Cancer Research UK Oxford Centre, University of Oxford, Oxford, UK
Nuffield Department of Primary Care Health Sciences, University of Oxford, Oxford, UK.
BMJ Open. 2022 Mar 28;12(3):e050828. doi: 10.1136/bmjopen-2021-050828.
Breast cancer is the most common cancer and the leading cause of cancer-related death in women worldwide. Risk prediction models may be useful to guide risk-reducing interventions (such as pharmacological agents) in women at increased risk or inform screening strategies for early detection methods such as screening.
The study will use data for women aged 20-90 years between 2000 and 2020 from QResearch linked at the individual level to hospital episodes, cancer registry and death registry data.
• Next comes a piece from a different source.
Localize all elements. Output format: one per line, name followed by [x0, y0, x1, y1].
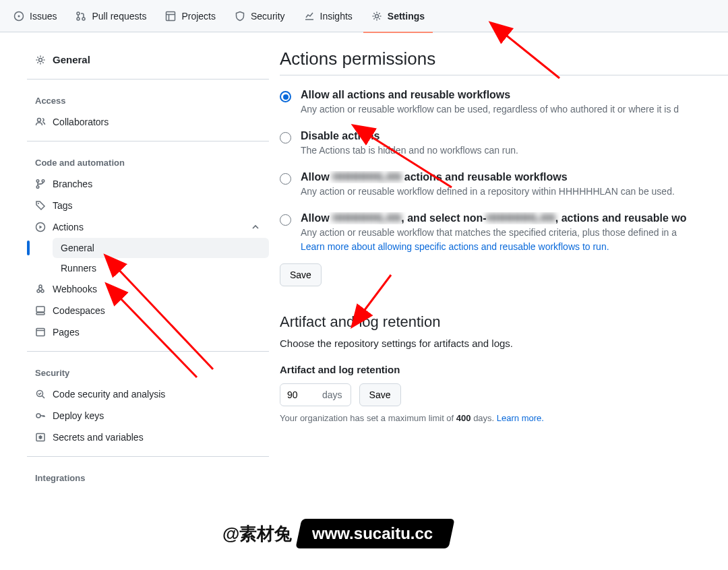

It will evaluate a set of modelling approaches to predict the risk of developing breast cancer within the next 10 years, the 'combined' risk of developing a breast cancer and then dying from it within 10 years, and the risk of breast cancer mortality within 10 years of diagnosis. Cox proportional hazards, competing risks, random survival forest, deep learning and XGBoost models will be explored. Models will be developed on the entire dataset, with 'apparent' performance reported, and internal-external cross-validation used to assess performance and geographical and temporal transportability (two 10-year time periods). Random effects meta-analysis will pool discrimination and calibration metric estimates from individual geographical units obtained from internal-external cross-validation. We will then externally validate the models in an independent dataset. Evaluation of performance heterogeneity will be conducted throughout, such as exploring performance across ethnic groups.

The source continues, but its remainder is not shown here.